METALMAID: I don't think there's a widespread belief in Santa Claus in either of those two countries, sir.

SPYGOD: Well, that's half the !@#$ fun. 'Mom? Why is there a wrapped colorful box under the tree that wasn't in our one-room house when we all went to sleep?' 'Oh no! We've been Santa Claused again!'"

SECOND: How terrifyingly imperialist of you, sir. Did the kids in North Korea enjoy their translated copies of Armed Revolution for Dummies?

SPYGOD: About as much as they enjoyed the Colt .45s I left under their pillows. I hope Son of Pumpkin Boy knows how to run. 

(canned laughter)
UNDERMAN: That's not the only running I've heard was going on. What about your Big !@#$ Roadtrip?

SPYGOD: Heh heh. That's between me and BUSH, gentlemen. But I think we can all be assured that this is the last !@#$ time they try to pull any bull!@#$ with yours truly ever again.

SECOND: I heard Johannesburg is burning?

SPYGOD: Just a few parts of it. End of story. 

SECOND: Oh. Yes. Well, maybe we should read some mail?

METALMAID: Maybe we should open presents. I got you something interesting this year, sir.

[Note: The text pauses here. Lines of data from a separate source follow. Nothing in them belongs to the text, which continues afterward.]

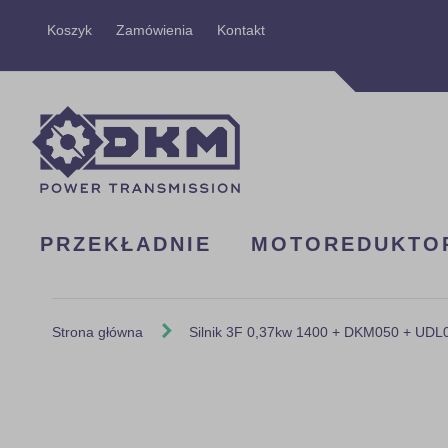
Przejdź
Koszyk
Zamówienia
Kontakt
do
treści
PRZEKŁADNIE
MOTOREDUKTO
Strona główna
Silnik 3F 0,37kw 1400 + DKM050 + UDL0
Skip
to
the
end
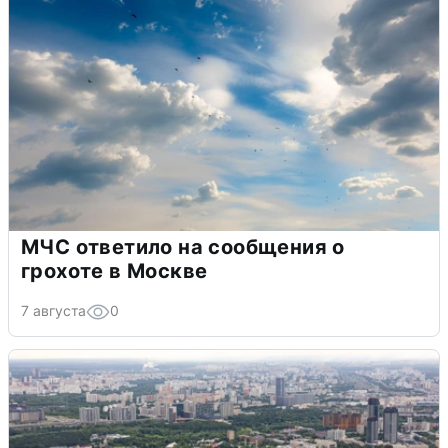
МЧС ответило на сообщения о
грохоте в Москве
7 августа
0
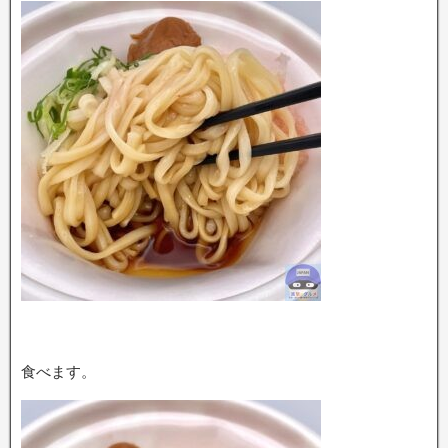
食べます。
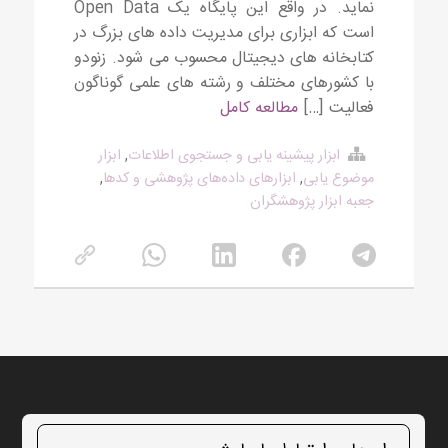
نماید. در واقع این پایگاه یک Open Data
است که ابزاری برای مدیریت داده های بزرگ در
کتابخانه های دیجیتال محسوب می شود. زنودو
با کشورهای مختلف و رشته های علمی گوناگون
فعالیت […]
مطالعه کامل
ابزار پیشینه یابی و جستجوی اطلاعات
,
ابزار
موضوع یابی
,
ابزارهای داده‌های پژوهشی و کدها
,
جعبه ابزار پژوهشگران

UNDERMAN: I vote we have more Jack.

SPYGOD: This is not a !@#$ democracy, Underman. But I'll take the bottle. 

(canned laughter)

SPYGOD: Now, I have a little bit I like to read around this time of year. I know everyone's heard it a million !@#$ times, but I've added something of interest. Plus, you know, it's my !@#$ show and I can do whatever the !@#$ I want. Cause I killed Hitler. 

(canned laughter)

SPYGOD: METALMAID, let me see Bee-Bee, there. How's my favorite kitty cat? Hmm? How's my-
(GUNSHOTS)

SPYGOD: Okay, we let her sleep. Good deal. Underman, get me some more liquor. Second, play the music. METALMAID... hang onto that present. We'll do it later when I'm not seeing in triplicate. Everyone ready? Okay... (coughs)
Twas the night before Christmas, when all through BUSH HQ
Not a creature was stirring, not even you know who.
The cameras were watching the approaches with care,
In fear that their enemies soon would be there.

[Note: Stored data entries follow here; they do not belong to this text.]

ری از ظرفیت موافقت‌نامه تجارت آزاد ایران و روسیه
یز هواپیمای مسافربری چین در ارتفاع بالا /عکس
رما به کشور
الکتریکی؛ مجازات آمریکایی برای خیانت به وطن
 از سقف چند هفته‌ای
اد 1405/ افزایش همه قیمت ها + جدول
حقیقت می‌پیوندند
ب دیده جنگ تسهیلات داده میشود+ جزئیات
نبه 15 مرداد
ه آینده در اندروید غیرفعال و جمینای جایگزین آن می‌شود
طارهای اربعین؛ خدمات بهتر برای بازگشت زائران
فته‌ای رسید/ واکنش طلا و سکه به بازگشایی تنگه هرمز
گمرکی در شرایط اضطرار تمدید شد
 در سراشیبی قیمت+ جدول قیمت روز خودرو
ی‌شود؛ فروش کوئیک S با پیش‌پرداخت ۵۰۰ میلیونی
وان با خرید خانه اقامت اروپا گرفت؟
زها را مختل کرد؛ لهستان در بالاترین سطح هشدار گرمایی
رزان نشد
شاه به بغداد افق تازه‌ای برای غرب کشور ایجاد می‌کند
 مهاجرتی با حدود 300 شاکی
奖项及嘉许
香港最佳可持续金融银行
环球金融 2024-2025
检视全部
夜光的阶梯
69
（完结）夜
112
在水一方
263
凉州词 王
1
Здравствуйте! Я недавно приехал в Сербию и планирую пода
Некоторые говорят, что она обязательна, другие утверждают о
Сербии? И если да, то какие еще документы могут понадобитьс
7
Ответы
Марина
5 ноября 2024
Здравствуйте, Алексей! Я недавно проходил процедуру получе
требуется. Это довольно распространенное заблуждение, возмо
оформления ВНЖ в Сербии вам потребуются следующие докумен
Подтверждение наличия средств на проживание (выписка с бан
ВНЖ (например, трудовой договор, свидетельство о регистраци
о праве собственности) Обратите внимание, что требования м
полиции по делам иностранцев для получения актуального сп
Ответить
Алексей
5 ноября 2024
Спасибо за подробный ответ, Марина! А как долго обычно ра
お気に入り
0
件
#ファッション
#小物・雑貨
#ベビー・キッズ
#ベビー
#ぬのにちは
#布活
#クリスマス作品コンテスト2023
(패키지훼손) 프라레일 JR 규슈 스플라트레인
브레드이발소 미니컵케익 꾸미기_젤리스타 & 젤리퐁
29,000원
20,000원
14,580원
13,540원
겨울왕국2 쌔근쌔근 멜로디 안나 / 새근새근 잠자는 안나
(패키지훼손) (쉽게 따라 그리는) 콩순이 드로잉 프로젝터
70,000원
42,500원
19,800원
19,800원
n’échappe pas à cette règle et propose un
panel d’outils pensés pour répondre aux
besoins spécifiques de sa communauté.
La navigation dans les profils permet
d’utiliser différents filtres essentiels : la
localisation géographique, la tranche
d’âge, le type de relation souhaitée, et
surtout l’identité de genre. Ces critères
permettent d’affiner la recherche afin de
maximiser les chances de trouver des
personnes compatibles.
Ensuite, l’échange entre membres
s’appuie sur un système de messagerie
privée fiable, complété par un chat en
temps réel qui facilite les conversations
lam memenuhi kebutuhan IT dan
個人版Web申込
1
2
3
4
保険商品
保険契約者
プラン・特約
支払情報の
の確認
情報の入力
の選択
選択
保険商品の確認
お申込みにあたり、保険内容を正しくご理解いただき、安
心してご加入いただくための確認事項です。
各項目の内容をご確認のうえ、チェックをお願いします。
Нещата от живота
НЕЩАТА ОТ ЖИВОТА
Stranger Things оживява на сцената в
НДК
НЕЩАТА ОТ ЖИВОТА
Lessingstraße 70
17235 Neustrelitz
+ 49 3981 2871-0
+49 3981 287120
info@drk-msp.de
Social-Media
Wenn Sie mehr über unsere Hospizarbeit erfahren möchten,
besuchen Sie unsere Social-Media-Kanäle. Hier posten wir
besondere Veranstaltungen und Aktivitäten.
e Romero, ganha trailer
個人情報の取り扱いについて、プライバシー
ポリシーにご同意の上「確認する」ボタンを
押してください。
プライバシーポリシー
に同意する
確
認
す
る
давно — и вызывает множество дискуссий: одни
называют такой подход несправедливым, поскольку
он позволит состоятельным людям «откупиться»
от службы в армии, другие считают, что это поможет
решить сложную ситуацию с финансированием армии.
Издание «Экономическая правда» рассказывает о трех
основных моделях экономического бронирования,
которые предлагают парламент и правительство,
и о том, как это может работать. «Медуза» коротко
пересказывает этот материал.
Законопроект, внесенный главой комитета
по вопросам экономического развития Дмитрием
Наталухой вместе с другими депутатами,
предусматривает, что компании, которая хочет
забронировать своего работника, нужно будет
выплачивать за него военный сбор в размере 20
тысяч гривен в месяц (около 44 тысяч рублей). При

Their agents were hiding 'neath panic room beds,
While visions of their demise shattered their heads.
And their leader paced his office, not daring to nap,
the tension was total, just waiting to snap.

When at the front gate their was a great din,
and their guards flew there to take it all in.
their leader ran from the windows, knowing that sound,
and started to run for a hole in the ground.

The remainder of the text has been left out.